## WHAT YOU WILL DO
Since the pictures are not wanted, copy only the text of every record exactly.

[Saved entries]
###

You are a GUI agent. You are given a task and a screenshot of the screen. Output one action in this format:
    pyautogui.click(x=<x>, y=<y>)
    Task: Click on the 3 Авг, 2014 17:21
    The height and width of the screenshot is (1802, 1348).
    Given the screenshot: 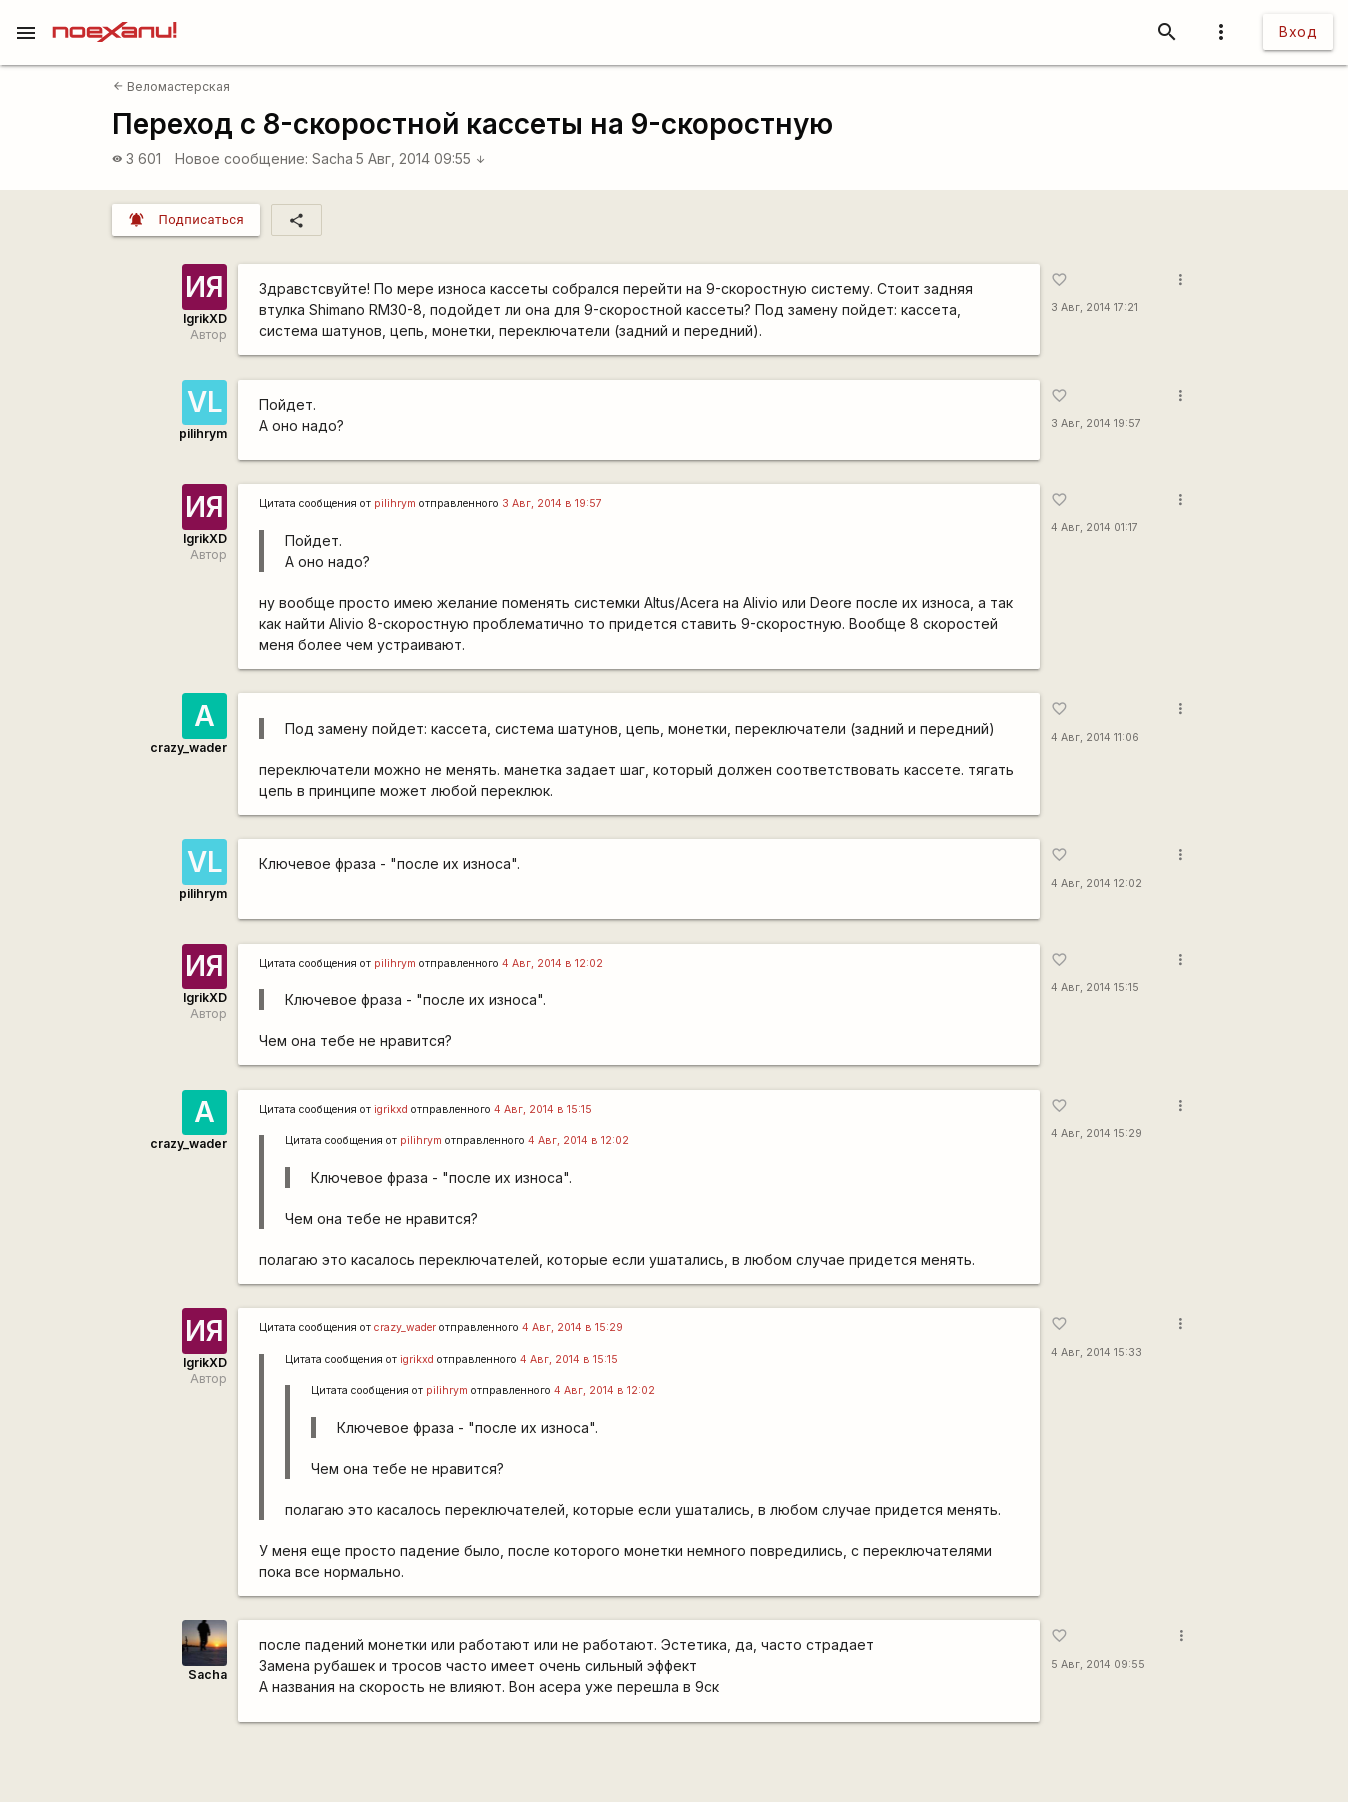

###

## TASK SOLUTION
You are a GUI agent. You are given a task and a screenshot of the screen. Output one action in this format:
    pyautogui.click(x=<x>, y=<y>)
    Task: Click on the 3 Авг, 2014 17:21
    The height and width of the screenshot is (1802, 1348).
    Given the screenshot: 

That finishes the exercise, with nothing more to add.